BDS travel ban: Is Israel sending the wrong message?

Vague legislation that bans BDS activists and gives too much power to government functionaries sends out the mistaken message that we have something to hide. The opposite is true.

Israel Apartheid Week at Columbia University. (photo credit: Courtesy)
Israel Apartheid Week at Columbia University.
(photo credit: Courtesy)
The Boycott, Divestment and Sanctions movement tends to bring together a pretty despicable group of people with distorted attitudes about Israel who are often motivated by antisemitism.
Many, particularly the founders and most active members, tend to utterly oppose the existence of a uniquely Jewish state anywhere, let alone on the land corresponding with the Jewish people’s historic homeland. Propaganda and distorted narratives are deployed to delegitimize Israel as a precursor to bringing about its demise.
Israel is portrayed as an imperialist force in Palestine even though Jewish ties to the land of Israel span 38 centuries of uninterrupted presence.
BDS activists cite human rights as their primarily concern, but in sharp departure from most truly universalistic humanitarians who care about the suffering of all human beings, BDS activists remain indifferent to far greater human rights’ injustices in the region – from Syria and Yemen to Iran and Saudi Arabia.
BDS activists also conveniently ignore the human rights abuses perpetrated by Palestinians against their own people, whether it be the restriction of press freedoms, the curtailing of religious expression or the stifling of all forms of unwanted criticism directed against Hamas or Fatah. Nor do BDS activists seem particularly concerned by the fact that a corrupt political echelon rules Palestinians on the West Bank without a democratic mandate or that Hamas – an antisemitic, reactionary, anti-democratic group of Islamists – rules the Gaza Strip.
We therefore understand the desire on the part of our lawmakers to prevent BDS activists of this sort from entering Israel to spread their noxious ideas. The anti- BDS law passed this week in the Knesset seeks to do just that. The legislation makes it easier to block foreign BDS activists from entering Israel.
Undoubtedly, Israel, like any sovereign state, has the right to regulate its borders and decide who can and who cannot enter. And an argument can be made that BDS activity, like other forms of incitement, risks disrupting the peace and might lead to violent acts against Israelis.
However, we believe that the legislation has the potential to do more harm than good. The law is ambiguous and difficult to enforce. Ostensibly, it is supposed to target only those activists with standing who have the capability to cause others to boycott Israel.

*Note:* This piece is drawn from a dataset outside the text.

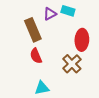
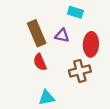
purple triangle: (50, 14) -> (62, 35), moved, turned 40
brown cross: (72, 64) -> (80, 71), turned 30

However, the wording of the law is such that it could include less consequential BDS activism. The law also targets individuals who are calling to boycott settlements, a position held by some Meretz MKs who are emphatically Zionist but who are convinced that Israel’s continued control over the West Bank undermines its future as a Jewish and democratic state.
Furthermore, as Israel Democracy Institute researcher Dr. Amir Fuchs noted in an interview with Yonah Jeremy Bob, The Jerusalem Post’s legal analyst, the law makes it easy for low-level functionaries to reject foreigners offhand. This could be done by simply looking at someone’s Facebook page or Twitter feed and deciding that it is not supportive enough of Israel.
That’s what seems to have happened to Jennifer Gorovitz, a New Israel Fund executive and ardent Zionist when she was delayed for a number of hours upon arrival at Ben-Gurion Airport last month.
With the passage of new anti-BDS legislation, the likelihood of more embarrassing incidents like this will probably increase.
BDS activists’ obsession with Israel smacks of antisemitism, but the best way to combat these people is not via ambiguously worded legislation that gives low-level functionaries inordinate power. We do not want to target individuals who are adamant supporters of a Jewish state, but who believe that holding onto the West Bank with its large Palestinian population is detrimental to Israel’s future.
Israel should be proud of what it has accomplished in such a short period of time while facing seemingly insurmountable challenges. Vague legislation that bans BDS activists and gives too much power to government functionaries sends out the mistaken message that we have something to hide. The opposite is true.